(Beginning of AVAILABLE DATA)
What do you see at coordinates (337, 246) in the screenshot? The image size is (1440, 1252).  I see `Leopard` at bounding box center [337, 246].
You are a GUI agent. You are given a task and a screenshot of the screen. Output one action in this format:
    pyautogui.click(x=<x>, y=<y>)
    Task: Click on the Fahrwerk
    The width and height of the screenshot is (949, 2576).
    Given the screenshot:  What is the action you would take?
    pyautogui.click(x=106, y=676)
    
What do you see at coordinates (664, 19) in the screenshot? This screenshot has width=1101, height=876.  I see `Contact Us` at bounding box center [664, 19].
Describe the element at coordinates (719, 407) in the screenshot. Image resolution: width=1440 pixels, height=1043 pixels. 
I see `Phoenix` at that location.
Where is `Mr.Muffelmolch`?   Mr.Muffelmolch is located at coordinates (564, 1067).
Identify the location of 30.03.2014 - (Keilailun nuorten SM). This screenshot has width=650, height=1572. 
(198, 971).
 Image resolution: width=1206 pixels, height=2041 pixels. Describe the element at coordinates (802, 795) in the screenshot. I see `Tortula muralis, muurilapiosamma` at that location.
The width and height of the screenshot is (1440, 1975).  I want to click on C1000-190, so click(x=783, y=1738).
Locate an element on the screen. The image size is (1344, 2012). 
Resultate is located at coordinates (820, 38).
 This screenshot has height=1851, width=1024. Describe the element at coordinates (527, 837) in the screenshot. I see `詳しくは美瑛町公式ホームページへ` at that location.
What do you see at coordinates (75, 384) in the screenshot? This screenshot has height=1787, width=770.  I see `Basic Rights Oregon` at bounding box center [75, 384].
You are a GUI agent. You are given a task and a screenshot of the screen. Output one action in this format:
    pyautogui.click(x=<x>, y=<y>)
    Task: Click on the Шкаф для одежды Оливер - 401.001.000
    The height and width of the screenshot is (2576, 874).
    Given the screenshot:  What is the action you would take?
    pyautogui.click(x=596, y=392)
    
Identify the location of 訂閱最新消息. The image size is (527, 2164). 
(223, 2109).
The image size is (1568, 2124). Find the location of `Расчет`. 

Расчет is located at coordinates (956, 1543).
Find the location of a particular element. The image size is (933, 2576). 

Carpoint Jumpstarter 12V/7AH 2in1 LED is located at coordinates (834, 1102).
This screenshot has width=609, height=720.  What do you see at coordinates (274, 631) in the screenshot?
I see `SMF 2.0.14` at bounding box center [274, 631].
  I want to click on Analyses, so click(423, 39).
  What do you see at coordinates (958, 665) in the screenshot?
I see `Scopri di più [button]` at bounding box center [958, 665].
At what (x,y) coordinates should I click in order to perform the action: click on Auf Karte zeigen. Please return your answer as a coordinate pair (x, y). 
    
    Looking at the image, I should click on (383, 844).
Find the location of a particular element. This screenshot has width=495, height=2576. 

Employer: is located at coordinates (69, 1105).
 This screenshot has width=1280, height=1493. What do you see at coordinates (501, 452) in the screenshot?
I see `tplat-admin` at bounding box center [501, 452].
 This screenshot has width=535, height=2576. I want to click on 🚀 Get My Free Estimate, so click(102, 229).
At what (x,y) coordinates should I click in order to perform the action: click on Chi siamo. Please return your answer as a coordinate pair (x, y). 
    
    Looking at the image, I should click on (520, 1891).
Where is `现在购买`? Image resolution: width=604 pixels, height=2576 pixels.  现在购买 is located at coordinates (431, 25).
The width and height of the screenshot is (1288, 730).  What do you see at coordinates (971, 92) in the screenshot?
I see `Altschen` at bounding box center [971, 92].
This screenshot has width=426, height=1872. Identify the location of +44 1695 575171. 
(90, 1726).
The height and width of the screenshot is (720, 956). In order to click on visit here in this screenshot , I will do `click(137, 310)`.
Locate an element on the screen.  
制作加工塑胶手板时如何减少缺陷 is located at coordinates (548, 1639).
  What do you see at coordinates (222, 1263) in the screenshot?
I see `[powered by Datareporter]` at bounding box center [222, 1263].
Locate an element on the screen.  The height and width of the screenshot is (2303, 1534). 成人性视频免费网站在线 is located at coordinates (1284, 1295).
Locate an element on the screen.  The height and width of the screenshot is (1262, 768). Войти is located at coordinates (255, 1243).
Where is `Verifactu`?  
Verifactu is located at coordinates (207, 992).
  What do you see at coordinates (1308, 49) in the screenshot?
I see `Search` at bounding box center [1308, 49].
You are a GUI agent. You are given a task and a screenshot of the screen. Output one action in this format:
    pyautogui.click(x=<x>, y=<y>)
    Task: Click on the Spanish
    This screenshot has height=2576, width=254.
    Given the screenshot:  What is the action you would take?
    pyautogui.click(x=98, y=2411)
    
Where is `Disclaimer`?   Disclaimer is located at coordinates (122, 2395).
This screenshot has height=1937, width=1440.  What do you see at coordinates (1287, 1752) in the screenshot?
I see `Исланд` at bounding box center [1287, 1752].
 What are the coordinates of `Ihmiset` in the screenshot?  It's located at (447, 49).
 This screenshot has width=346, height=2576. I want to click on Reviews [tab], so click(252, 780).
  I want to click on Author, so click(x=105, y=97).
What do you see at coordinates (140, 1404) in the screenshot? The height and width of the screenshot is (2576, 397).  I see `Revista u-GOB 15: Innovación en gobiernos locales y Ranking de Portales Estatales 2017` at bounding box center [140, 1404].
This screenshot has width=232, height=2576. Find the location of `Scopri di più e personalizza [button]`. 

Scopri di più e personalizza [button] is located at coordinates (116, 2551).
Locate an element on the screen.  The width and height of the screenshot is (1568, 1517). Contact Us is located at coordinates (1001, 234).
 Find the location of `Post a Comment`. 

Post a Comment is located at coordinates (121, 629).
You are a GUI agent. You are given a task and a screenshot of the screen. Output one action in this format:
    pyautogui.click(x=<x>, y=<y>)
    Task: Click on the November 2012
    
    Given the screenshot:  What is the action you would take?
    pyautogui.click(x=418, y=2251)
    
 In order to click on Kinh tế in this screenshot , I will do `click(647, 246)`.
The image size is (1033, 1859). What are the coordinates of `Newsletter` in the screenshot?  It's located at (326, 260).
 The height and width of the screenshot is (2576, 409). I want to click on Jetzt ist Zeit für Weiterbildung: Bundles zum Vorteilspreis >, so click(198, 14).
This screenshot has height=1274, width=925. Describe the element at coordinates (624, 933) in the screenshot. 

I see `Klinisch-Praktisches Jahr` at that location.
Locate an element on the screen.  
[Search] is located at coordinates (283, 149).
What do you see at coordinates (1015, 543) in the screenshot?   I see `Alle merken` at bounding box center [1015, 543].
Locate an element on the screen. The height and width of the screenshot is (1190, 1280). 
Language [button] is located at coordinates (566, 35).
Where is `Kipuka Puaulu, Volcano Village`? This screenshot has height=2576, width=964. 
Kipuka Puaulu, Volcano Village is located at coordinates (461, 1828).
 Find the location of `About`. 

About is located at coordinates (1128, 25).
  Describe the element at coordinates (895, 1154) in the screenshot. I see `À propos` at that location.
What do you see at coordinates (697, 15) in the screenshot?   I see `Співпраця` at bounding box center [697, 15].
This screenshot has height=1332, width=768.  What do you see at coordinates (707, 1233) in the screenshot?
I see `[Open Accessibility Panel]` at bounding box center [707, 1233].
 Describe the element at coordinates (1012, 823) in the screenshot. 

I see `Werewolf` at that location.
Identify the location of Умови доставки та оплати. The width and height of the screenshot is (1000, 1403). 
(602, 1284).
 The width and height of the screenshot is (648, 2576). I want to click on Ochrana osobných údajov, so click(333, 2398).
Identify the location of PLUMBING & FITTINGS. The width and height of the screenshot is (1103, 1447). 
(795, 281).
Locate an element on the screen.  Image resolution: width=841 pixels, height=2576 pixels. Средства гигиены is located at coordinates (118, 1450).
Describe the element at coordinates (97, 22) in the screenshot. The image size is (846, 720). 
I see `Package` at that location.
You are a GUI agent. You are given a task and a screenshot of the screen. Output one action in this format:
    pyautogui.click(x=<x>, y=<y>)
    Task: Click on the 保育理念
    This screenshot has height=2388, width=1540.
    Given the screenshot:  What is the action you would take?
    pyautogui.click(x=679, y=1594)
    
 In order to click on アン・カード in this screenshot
(End of AVAILABLE DATA)
In the preceding material, find each line holding the word "Contact" and copy it out.

▶ SOLVED PROBLEM:
What do you see at coordinates (664, 19) in the screenshot? This screenshot has width=1101, height=876.  I see `Contact Us` at bounding box center [664, 19].
Locate an element on the screen.  The width and height of the screenshot is (1568, 1517). Contact Us is located at coordinates (1001, 234).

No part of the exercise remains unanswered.